Lynn Freed, award-winning Bay Area author and teacher, dies at 79

As a faculty member at Bread Loaf, the oldest and most prestigious writing conference in the country, Sonoma author Lynn Freed would get the attention of her students by arriving elegantly dressed and glamorous — an irregular style for a class at the top of a mountain in Vermont in the heat and humidity of summer.
She'd pick out a student's story and flip through it, then stop suddenly at a single sentence that stood out. Then she'd look at the author and announce in her South African English lilt, 'sink it, darling, shoot it through the knees.'
That was her way of advising the student to cut that line, and it only worked because Freed was so charming and funny in her delivery.

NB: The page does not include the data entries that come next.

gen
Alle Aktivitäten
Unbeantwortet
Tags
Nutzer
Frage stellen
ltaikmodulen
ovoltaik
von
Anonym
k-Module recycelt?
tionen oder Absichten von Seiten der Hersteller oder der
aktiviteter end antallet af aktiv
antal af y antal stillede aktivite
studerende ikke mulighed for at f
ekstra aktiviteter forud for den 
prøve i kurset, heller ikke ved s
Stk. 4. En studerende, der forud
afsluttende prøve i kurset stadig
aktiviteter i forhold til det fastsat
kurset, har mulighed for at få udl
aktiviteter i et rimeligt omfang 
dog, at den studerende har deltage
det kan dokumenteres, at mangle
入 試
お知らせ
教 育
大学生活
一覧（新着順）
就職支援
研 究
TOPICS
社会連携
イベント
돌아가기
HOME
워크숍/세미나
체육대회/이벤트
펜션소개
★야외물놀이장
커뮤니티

Freed, who was also a professor of English at UC Davis, had a reputation for being an entertainer to the point that fellow faculty would audit her classes.
'Her Bread Loaf lectures would have people doubled over in laughter and shocked at her candor and her turns of phrase and wit,' said Christopher Castellani, writer in residence at Brandeis University and a faculty member at Bread Loaf, which is affiliated with Middlebury College.

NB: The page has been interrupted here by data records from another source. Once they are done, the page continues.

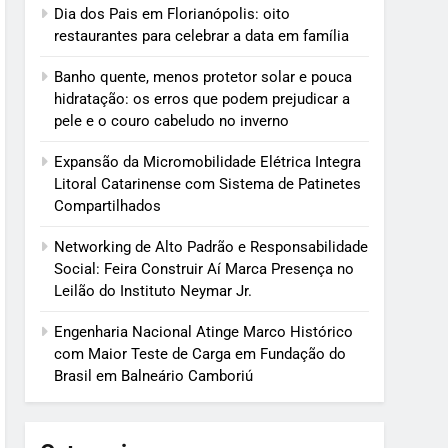
Dia dos Pais em Florianópolis: oito
restaurantes para celebrar a data em família
Banho quente, menos protetor solar e pouca
hidratação: os erros que podem prejudicar a
pele e o couro cabeludo no inverno
Expansão da Micromobilidade Elétrica Integra
Litoral Catarinense com Sistema de Patinetes
Compartilhados
Networking de Alto Padrão e Responsabilidade
Social: Feira Construir Aí Marca Presença no
Leilão do Instituto Neymar Jr.
Engenharia Nacional Atinge Marco Histórico
com Maior Teste de Carga em Fundação do
Brasil em Balneário Camboriú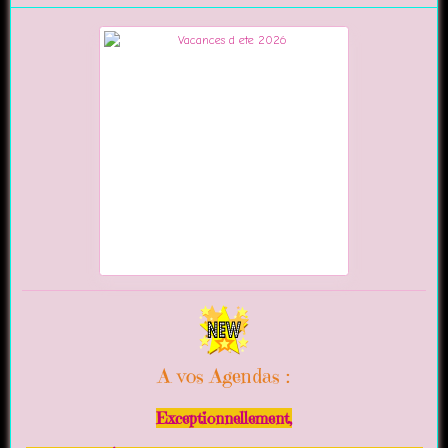
A vos Agendas :
Exceptionnellement,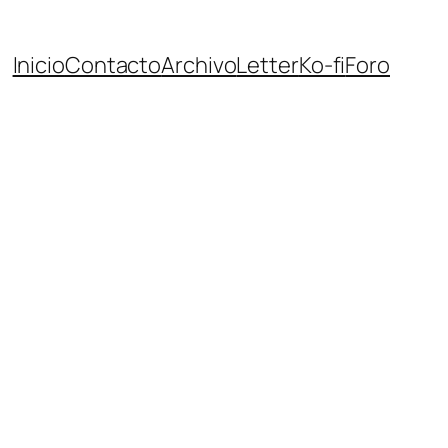
Inicio
Contacto
Archivo
Letter
Ko-fi
Foro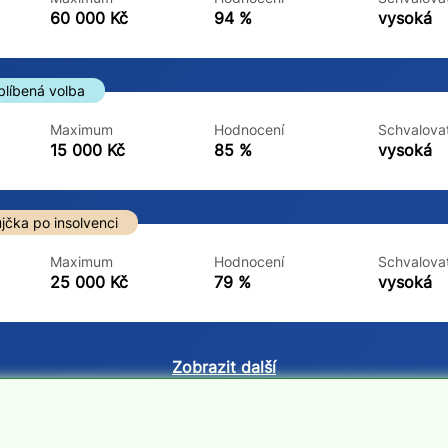
ne
ne
60 000 Kč
94 %
vysoká
blíbená volba
Maximum
Hodnocení
Schvalovat
15 000 Kč
85 %
vysoká
jčka po insolvenci
Maximum
Hodnocení
Schvalovat
25 000 Kč
79 %
vysoká
Zobrazit další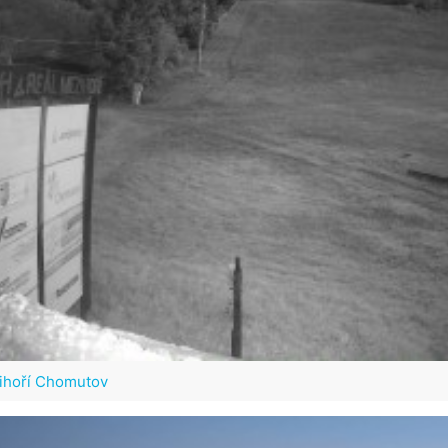
zihoří Chomutov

Castellani got to know Freed when she stopped by his dorm room to borrow whatever clothes hangers he did not need — a standard means of introduction for Freed, who never could collect enough hangers for the wardrobe she brought to the 10-day conference.
'She had a very theatrical approach to teaching in the sense that she was a big personality,' Castellani said.
But she also had the words on the page to back it. Freed was the author of seven novels and a collection of stories, many of which draw on her extraordinary upbringing in a prominent family in the tight-knight Jewish community in Durban, South Africa, during apartheid. She also wrote a guidebook to her craft called 'Reading, Writing, and Leaving Home: Life on the Page.'
'She was adored by her students because she was the real deal,' said Patricia Hampl, a Minnesota memoirist, who served on the Bread Loaf faculty until 2016, as did Freed. 'She had presence and she had command, which is different from being performative.'
Freed, who made her home in San Francisco before decamping to Sonoma, died there May 9 after an 18-month fight against lymphoma, said her daughter, Jessica Gamsu. She was 79.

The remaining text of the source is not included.